Re: Initial feedback on the well-known URI Proposal from Roy T. Fielding on 2012-03-06 (public-tracking@w3.org from March 2012)

From: Roy T. Fielding <fielding@gbiv.com>
Date: Tue, 6 Mar 2012 14:34:43 -0800
To: Matthias Schunter <mts@zurich.ibm.com>
Cc: Tracking Protection Working Group WG <public-tracking@w3.org>
Message-Id: <E46057BD-8A9C-49F4-8A96-9D9449B2D926@gbiv.com>

On Mar 6, 2012, at 1:14 AM, Matthias Schunter wrote:

> Headers may be easier to add to a site with federated management (many
> admins maintaining some URLs; not having control over the well-known URI).
> 
> In my mind, URIs are more coarse grained - best for making statements
> over a large portion of a  site while headers make small statements
> about a single URL retrieved.
> 
> As a consequence, a site where each URL may have a different response
> should live easier with headers; for retrieving the same info from a
> well-known URI, the whole site needs to be 'mirrored' under the
> well-known URI and the number of requests would double (Roy: Correct
> me if I am wrong!).

Actually, you are wrong, though for reasons that very few people would
anticipate.  First, the 'mirror' is not of the site but of the resource
namespace, and it ends at the first ancestor that has the same tracking
policy as all of its descendants.  Descendants would redirect up.
Second, there are no sites where every URL has its own tracking policy.
Finally, in the worst case, the site can simply pick the union of all
tracking behavior for the site and present that at the single
/.well-known/dnt --- we do not penalize sites for saying they track more
than they actually do for a given URI.

Tracking is not something that a singular resource owner on a larger
site infrastructure can control.  Typically, tracking is done on a
per site basis and imposed on all subsites.  For example, access logs
are collected and mined separately from the resource owners.  They might
even be extracted at load balancers instead of at the HTTP server.
Therefore, the URL owner would need to know exactly what all other
aspects of the resource handling infrastructure do with the request
data before they can claim whether tracking is active or not.

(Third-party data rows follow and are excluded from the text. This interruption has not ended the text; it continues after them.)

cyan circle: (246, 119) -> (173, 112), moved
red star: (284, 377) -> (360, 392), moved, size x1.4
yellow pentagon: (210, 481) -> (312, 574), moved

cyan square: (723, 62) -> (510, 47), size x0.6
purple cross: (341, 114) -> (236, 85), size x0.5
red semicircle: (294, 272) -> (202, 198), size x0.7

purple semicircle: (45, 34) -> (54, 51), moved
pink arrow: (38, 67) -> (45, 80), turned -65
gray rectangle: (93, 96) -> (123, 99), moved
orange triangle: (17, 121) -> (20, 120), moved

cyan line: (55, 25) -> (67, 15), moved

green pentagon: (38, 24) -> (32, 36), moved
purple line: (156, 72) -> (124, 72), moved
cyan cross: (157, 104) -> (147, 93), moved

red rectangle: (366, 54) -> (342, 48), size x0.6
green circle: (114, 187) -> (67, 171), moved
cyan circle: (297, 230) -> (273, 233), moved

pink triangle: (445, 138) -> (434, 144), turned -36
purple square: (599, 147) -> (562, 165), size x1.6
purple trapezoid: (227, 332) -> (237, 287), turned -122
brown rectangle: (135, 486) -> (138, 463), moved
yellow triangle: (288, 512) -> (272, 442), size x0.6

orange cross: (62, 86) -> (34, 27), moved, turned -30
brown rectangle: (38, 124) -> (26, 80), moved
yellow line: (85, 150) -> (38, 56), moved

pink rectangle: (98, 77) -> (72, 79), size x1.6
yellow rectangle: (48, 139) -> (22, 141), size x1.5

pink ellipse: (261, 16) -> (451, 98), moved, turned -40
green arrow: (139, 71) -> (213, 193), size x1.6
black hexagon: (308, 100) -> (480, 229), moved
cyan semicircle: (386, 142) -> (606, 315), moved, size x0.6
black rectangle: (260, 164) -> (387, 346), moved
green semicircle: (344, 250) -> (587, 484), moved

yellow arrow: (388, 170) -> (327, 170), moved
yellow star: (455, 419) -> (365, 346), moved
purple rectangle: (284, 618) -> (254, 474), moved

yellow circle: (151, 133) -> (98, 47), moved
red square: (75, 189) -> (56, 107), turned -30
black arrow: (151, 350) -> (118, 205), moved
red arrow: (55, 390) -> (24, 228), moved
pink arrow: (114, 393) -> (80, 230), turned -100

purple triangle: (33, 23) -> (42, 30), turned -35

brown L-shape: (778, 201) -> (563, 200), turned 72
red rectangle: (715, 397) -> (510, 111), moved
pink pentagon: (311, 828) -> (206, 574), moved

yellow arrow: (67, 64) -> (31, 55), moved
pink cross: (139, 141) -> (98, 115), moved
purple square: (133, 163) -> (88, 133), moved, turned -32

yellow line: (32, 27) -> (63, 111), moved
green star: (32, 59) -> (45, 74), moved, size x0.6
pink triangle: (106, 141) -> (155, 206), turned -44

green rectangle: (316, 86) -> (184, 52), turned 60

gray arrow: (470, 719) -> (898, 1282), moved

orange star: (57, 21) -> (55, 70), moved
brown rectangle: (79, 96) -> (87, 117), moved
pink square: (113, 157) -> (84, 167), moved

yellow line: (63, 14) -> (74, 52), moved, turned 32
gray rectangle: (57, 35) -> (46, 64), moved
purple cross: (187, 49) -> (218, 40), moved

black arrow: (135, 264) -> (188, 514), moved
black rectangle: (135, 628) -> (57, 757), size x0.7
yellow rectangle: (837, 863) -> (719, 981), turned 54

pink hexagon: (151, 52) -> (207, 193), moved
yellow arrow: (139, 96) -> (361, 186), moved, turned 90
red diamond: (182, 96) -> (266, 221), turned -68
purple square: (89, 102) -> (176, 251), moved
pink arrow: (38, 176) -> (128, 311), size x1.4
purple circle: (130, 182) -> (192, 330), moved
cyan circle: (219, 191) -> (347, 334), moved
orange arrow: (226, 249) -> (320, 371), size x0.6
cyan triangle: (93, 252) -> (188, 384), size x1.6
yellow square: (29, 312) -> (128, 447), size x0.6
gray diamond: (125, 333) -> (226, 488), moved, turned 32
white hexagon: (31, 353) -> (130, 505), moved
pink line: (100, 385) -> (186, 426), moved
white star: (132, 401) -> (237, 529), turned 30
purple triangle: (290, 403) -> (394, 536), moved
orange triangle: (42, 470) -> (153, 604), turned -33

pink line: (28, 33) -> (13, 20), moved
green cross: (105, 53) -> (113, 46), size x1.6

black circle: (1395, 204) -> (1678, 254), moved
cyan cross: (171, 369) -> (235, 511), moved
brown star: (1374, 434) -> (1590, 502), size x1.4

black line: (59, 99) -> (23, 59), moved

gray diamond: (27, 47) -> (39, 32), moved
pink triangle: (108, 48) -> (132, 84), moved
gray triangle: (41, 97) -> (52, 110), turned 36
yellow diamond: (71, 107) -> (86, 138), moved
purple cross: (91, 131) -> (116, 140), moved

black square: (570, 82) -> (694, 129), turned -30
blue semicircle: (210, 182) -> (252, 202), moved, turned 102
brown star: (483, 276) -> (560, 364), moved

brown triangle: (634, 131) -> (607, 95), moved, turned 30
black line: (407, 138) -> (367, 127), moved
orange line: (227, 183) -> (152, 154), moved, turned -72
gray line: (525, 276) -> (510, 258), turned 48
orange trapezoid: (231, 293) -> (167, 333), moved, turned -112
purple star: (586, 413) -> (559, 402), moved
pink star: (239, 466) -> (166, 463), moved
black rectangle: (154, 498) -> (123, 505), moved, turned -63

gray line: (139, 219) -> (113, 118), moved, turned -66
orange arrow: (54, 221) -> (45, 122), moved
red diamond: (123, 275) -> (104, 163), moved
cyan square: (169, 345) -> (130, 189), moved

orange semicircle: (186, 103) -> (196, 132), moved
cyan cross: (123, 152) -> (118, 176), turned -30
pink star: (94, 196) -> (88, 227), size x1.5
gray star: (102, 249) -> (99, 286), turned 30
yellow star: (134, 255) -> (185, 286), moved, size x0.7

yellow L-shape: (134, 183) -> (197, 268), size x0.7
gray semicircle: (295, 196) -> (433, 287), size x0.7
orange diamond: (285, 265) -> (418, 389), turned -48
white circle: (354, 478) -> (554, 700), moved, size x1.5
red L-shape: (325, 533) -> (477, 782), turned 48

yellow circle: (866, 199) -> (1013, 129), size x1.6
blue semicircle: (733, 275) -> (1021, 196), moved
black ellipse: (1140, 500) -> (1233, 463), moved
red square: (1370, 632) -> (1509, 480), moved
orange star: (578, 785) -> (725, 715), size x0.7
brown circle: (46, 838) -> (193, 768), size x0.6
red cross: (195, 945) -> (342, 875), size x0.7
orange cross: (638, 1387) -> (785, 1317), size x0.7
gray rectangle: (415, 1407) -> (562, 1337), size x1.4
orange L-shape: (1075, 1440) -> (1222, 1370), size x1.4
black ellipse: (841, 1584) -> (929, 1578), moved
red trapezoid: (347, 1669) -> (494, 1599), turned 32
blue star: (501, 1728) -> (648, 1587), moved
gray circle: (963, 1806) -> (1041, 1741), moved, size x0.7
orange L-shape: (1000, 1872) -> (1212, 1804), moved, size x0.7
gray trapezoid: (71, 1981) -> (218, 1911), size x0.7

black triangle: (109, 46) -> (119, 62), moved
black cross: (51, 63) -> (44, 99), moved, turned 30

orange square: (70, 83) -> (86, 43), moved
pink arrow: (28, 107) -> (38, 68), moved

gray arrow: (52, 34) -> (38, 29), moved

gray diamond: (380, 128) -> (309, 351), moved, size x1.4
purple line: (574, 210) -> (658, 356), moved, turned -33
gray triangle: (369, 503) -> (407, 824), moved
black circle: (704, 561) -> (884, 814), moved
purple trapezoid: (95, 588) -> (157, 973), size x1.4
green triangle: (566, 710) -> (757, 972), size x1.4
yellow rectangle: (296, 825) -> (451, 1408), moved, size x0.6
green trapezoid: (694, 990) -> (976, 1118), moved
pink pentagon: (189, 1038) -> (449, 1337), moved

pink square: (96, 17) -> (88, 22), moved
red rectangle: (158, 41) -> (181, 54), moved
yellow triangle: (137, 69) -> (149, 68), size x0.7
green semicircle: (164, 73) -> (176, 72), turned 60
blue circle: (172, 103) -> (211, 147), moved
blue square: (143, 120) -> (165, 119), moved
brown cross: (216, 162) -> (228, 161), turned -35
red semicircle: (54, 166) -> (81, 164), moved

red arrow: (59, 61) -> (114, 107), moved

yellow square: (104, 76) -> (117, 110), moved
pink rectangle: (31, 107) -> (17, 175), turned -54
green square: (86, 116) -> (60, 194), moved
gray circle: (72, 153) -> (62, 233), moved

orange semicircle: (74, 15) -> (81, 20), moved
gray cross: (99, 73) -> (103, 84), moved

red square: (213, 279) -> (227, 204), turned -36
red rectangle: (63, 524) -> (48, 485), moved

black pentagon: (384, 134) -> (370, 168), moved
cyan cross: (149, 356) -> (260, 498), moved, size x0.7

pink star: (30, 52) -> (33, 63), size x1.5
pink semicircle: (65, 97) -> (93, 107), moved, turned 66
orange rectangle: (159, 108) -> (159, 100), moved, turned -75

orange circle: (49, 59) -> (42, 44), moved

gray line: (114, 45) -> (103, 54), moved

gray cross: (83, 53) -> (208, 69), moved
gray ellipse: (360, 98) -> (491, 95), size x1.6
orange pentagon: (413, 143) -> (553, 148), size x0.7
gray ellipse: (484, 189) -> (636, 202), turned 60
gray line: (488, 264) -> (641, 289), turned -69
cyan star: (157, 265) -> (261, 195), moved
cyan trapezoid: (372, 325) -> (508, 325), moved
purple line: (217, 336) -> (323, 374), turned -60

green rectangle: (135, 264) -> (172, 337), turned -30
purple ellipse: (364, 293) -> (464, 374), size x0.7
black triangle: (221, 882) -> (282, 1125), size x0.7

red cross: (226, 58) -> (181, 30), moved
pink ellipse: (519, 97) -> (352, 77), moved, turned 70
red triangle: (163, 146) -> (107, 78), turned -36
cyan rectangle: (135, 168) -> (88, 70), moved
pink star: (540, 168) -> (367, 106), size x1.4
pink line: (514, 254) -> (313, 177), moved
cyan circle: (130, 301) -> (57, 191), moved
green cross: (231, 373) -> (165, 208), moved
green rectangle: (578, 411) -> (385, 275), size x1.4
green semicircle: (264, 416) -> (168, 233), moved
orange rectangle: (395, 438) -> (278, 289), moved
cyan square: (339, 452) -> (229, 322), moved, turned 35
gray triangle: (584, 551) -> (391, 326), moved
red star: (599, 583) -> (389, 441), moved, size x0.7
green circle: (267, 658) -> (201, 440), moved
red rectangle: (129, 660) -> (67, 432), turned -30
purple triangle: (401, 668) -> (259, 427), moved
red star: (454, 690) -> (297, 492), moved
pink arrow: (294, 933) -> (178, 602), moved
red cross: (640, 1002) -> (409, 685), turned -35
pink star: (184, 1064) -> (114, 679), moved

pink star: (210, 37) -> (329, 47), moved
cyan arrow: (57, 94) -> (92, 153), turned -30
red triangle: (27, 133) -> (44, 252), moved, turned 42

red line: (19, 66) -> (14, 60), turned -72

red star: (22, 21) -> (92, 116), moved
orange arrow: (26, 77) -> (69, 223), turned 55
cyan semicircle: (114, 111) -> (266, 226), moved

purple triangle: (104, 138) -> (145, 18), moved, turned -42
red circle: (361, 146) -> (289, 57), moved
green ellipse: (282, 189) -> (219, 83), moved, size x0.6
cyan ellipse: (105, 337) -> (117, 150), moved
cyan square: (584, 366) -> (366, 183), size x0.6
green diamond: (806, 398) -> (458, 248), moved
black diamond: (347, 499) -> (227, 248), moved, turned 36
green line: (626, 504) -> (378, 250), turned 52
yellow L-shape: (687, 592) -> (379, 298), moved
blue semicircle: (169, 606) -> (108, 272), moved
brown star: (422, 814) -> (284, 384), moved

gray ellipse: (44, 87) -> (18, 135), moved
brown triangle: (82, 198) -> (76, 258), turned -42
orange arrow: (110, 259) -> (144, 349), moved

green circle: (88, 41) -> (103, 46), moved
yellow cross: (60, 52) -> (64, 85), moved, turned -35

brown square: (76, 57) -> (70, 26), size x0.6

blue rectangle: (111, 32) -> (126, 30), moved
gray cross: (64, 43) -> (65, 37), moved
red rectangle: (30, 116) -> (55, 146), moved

IBM.com is a good example of that.  An individual resource owner might
only be aware of their own project information, but the IBM branding group
applies a template to every page delivered which includes the header
about IBM, a set of javascript to do tracking, and a footer to explain
the IBM policies.  How much of "http://www.zurich.ibm.com/" is even
controlled by the Swiss organization?

In the CMS industry, it is very rare for authors to know what marketing
is doing on their own site unless they look at the HTML source generated
to the outside world.

....Roy

Received on Tuesday, 6 March 2012 22:35:03 UTC